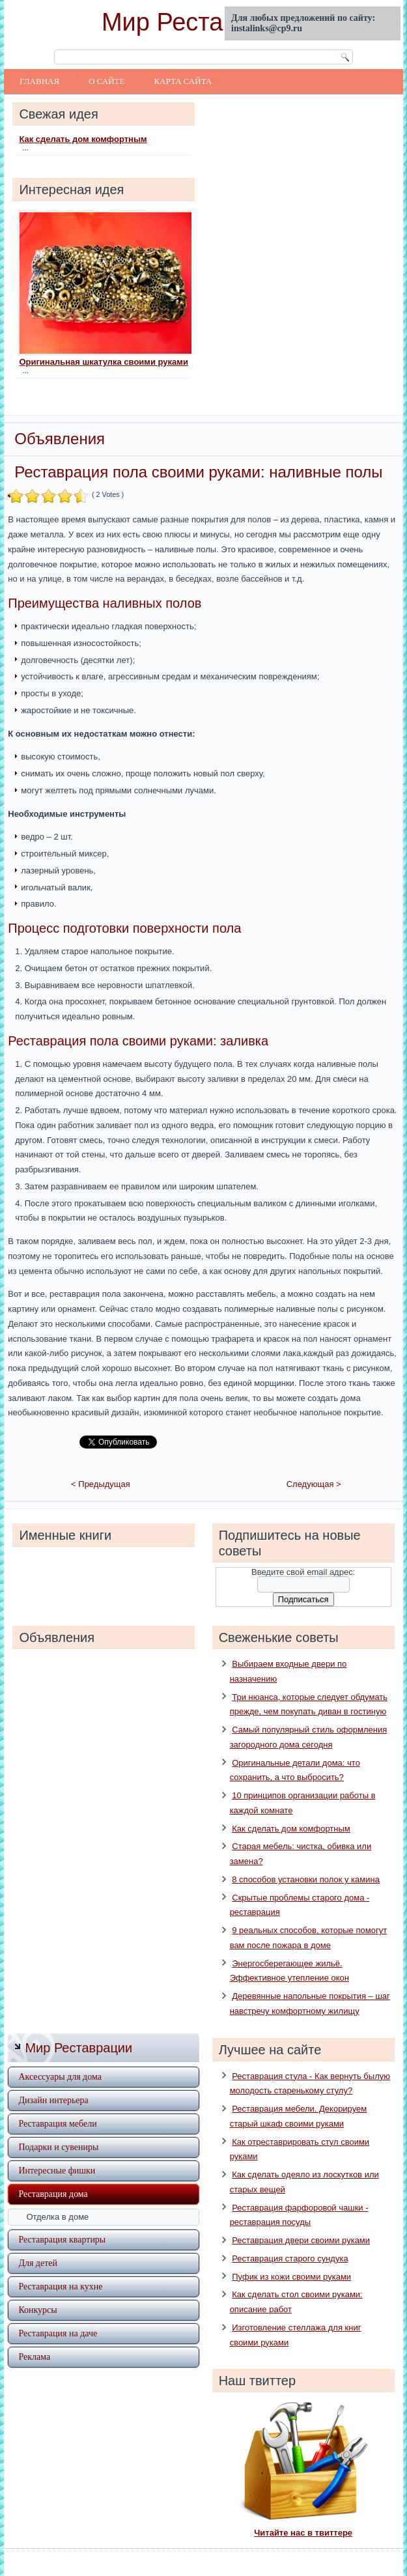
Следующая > (314, 1466)
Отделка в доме (57, 2198)
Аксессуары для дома (60, 2058)
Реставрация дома (52, 2175)
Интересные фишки (56, 2152)
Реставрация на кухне (60, 2267)
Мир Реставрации (203, 22)
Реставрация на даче (57, 2314)
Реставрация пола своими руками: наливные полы (198, 472)
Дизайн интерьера (53, 2081)
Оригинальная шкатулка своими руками (103, 362)
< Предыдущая (100, 1466)
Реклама (34, 2338)
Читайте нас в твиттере (303, 2514)
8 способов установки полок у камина (306, 1860)
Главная (39, 81)
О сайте (106, 81)
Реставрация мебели (57, 2105)
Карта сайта (183, 81)
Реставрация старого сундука (290, 2239)
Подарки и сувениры (58, 2128)
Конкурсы (37, 2291)
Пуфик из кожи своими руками (291, 2258)
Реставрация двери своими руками (301, 2222)
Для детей (37, 2244)
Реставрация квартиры (61, 2221)
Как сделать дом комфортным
= = =
→ **Aim of the task**: Return, without any change, the lines from the one holding "Пуфик из кожи своими руками (291, 2258)" through the end of the listing, and only those.

→ **Reply**:
Пуфик из кожи своими руками (291, 2258)
Реставрация двери своими руками (301, 2222)
Для детей (37, 2244)
Реставрация квартиры (61, 2221)
Как сделать дом комфортным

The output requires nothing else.